Am Ende steht sie neben Marcelo und IST der kleine Junge, den es gilt an die Hand zu nehmen, zu trösten und zu feiern, der das alles überlebt hat, der den schmutzigen Fluß nicht fürchtet, der Waffen versteckt, den Frisör erleiden muss und im Baum Trost findet, der sein Baum ist.

Beide stehen da: der Schauspieler aus Brasilien mit ergrauenden Schläfen und die Gitarre, die selbst stehen kann und doch nichts ist ohne den „großen“ Spieler.

Hat die Psychotherapeutin recht behalten, die sagt, man müsse lernen das verletze Kind in uns an die Hand zu nehmen? Eine Forschungsfrage, die am Anfang steht und die in diesem Bild ihre Antwort findet ohne moralisierend zu sein oder zu eindeutig.

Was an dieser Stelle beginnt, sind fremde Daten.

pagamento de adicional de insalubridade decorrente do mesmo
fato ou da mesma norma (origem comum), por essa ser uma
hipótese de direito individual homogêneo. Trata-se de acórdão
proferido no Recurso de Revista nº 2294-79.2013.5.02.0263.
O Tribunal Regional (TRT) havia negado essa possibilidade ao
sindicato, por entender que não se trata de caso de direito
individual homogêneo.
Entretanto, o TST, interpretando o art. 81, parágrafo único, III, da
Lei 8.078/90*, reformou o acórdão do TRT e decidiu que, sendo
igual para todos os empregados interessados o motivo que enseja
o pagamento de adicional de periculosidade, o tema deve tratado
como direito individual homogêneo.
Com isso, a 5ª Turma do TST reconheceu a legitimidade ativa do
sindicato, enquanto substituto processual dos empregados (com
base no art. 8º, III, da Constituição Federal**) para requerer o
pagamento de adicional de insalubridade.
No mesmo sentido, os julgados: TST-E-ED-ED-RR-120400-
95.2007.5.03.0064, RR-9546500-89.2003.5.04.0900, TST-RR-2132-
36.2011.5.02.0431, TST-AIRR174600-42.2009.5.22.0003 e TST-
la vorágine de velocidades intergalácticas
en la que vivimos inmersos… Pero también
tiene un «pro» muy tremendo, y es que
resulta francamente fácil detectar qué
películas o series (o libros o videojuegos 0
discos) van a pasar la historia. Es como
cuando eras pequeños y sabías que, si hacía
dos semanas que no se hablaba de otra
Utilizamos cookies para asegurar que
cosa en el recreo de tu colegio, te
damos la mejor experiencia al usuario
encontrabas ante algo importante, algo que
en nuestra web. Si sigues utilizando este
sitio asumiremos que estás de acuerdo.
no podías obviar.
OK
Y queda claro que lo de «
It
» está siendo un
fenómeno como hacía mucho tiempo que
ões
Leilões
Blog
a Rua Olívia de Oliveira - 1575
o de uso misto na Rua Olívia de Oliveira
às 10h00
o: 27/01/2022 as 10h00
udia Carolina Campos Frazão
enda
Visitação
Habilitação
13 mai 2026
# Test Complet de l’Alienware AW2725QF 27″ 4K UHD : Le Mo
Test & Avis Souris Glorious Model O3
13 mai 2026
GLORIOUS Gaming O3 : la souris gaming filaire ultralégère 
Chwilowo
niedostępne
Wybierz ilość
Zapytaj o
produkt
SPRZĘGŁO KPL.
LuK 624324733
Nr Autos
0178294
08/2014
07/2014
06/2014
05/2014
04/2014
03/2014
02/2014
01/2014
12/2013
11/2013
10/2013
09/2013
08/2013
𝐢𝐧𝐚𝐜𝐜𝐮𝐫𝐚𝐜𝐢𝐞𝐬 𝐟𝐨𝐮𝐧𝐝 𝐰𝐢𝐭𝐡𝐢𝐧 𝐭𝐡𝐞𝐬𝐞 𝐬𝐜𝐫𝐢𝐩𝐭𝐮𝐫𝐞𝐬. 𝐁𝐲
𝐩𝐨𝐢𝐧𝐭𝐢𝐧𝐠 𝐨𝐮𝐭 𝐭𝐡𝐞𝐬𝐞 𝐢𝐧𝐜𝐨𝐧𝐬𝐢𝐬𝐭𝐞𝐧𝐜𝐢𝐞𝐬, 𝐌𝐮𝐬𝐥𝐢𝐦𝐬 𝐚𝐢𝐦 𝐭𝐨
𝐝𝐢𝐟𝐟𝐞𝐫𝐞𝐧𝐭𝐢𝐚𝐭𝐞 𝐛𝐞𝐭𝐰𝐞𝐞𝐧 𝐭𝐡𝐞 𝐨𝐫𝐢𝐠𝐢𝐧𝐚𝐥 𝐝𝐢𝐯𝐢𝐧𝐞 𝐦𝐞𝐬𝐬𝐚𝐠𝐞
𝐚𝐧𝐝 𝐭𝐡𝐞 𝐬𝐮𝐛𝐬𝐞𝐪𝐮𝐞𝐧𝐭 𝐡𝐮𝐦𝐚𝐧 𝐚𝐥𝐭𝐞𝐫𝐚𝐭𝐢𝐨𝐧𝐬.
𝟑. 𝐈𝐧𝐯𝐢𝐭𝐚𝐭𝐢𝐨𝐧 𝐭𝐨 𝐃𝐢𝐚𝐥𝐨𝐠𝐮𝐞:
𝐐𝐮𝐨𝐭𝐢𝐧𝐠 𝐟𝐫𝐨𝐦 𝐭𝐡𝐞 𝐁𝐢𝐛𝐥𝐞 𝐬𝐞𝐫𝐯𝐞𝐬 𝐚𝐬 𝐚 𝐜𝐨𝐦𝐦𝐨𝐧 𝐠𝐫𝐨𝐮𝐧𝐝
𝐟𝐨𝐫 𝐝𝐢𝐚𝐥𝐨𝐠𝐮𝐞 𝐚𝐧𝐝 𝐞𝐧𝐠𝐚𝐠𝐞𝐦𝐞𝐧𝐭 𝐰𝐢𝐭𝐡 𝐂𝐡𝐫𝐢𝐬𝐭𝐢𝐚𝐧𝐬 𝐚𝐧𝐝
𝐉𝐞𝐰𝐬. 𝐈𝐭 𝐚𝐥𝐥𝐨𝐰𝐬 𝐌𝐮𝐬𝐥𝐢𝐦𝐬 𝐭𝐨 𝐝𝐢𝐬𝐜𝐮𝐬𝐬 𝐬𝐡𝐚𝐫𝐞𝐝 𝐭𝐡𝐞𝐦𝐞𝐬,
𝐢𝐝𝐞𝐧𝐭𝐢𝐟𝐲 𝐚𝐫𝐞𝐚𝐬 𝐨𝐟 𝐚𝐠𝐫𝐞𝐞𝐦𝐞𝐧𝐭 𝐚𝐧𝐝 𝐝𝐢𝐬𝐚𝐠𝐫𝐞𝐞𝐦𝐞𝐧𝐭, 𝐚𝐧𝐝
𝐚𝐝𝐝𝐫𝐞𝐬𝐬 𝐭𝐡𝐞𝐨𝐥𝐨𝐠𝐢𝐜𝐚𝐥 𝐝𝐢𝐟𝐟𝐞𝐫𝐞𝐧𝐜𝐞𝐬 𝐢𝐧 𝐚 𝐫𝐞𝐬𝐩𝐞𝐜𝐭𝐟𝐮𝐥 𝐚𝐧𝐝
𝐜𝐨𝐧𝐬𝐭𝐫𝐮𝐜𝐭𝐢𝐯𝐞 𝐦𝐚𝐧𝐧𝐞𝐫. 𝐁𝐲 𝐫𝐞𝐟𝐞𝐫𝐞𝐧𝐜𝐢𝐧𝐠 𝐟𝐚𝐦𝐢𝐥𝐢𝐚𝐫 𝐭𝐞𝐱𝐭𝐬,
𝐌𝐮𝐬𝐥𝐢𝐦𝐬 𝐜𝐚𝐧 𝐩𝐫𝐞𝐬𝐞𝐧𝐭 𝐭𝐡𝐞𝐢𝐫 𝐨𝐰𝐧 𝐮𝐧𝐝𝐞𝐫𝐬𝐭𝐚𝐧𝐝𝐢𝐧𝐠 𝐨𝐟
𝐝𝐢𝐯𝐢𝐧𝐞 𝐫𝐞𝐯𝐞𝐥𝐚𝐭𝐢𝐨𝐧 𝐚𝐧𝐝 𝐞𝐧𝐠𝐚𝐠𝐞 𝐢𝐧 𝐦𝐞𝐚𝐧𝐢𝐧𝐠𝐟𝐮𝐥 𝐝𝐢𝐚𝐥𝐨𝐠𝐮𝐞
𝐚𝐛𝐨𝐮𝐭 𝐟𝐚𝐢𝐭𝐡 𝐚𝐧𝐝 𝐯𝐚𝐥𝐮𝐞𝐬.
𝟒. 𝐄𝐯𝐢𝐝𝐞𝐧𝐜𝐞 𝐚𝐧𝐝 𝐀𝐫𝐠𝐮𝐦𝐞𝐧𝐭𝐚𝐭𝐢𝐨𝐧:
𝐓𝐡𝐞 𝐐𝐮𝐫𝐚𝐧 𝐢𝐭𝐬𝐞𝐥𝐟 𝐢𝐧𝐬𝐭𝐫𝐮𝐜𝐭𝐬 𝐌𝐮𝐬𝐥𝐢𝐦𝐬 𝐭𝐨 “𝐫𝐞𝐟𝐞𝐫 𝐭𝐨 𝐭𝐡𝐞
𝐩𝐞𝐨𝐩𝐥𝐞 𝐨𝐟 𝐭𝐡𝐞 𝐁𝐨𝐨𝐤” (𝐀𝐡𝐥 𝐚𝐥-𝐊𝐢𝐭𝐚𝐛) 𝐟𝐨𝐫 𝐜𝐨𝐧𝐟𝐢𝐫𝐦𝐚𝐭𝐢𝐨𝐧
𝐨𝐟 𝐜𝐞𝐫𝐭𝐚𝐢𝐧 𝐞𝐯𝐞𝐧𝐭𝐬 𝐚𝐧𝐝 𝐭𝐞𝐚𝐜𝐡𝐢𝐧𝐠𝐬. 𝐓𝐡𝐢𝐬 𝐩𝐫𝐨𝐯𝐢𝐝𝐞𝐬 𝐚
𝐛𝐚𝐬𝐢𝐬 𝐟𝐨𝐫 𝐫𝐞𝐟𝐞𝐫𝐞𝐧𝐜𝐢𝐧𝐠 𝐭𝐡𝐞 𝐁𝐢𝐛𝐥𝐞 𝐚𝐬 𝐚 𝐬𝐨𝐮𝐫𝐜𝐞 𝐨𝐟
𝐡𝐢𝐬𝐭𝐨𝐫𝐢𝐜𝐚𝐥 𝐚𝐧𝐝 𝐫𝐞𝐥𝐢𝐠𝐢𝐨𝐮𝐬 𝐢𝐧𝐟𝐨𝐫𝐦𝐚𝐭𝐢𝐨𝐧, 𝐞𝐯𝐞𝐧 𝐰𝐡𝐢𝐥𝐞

Mehrdeutigkeit scheint für den Schauspieler ein hoher Wert zu sein, er nenne es Geschichten erzählen wollen und können. Das Dargebotene liefert keine Antworten, es lässt den Betrachter verstört zurück und mit der Frage im Herzen: könnte ich meine Geschichte so erzählen und wie nutze ich meine Freiheit, den Erlebnissen jenen Sinn und jene Bedeutung zu geben, die mir guttut und das innere Kind versöhnt und einbindet?

Wir haben alle unsere Rolle, unsere Rula (Schriftrolle) auf den Rücken geschrieben bekommen, wir spielen ein Skript, das wir nicht lesen können, unsere Mitmenschen auf unserem Rücken aber schon, das aber uns bestimmt. Das aufbrechen von leben, Erleben und Rolle zeichnet dieses Stück aus und es klingen Melodien nach, bestehend aus drei Akkorden, aber auch aus dem Klang des Jazz und am Ende tönt durch den Habitus das eigene Lied, zeugend von der Himmelssäule, die bleibt, wenn der Rollladen heruntergeht.